Le terrain de l'enquête par l'anthropologie filmée - II
La pratique du « terrain » par l’observation filmée implique de rendre compte de ce qui se joue dans les situations sociales observées. Il ne suffit pas d’enregistrer ce qui se dit, mais de s’attacher à ce que cela dit aux acteurs. En d’autres termes, il s’agit d’être attentif aux modes de justification par lesquels les acteurs légitiment leurs actions ; comment chaque « interactant » évalue l’intensité avec laquelle il peut prendre part à l’activité cadrée, selon la terminologie d’Erving Goffman. Il en est ainsi d’une négociation comme d’une simple salutation. Il conviendra ainsi de percevoir toute situation sociale observée comme une circonstance de travail où la production des échanges ne va pas de soi et constitue, littéralement, un événement cérémoniel. Par une ethnographie des interactions, on apprendra à filmer les transactions qui sont à l’œuvre dans une situation sociale.

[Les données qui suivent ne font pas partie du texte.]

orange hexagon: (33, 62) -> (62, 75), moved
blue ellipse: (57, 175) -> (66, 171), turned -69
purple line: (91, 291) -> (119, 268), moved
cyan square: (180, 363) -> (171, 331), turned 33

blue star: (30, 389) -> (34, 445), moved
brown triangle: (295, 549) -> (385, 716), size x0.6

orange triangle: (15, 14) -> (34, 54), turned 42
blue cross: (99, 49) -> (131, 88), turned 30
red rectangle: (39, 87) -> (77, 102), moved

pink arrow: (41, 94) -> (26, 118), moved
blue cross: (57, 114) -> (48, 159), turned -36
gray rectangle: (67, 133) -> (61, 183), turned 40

Lors de cette séance, les étudiants expérimenteront les enjeux techniques et relationnelles de la pratique de l’observation filmée : ces conditions spécifiques au tournage d'un film documentaire ne devront pas, pour autant, altérer la capacité de description et d’attention que requiert le travail de l’enquête ethnographiques.
A l'inverse, tout en étant attentif à ce qui se joue entre les personnes, ils devront apprendre à trouver leur place dans la situation sociale observée en tant qu'ils enregistrent ce qui se dit et ce qui se fait..!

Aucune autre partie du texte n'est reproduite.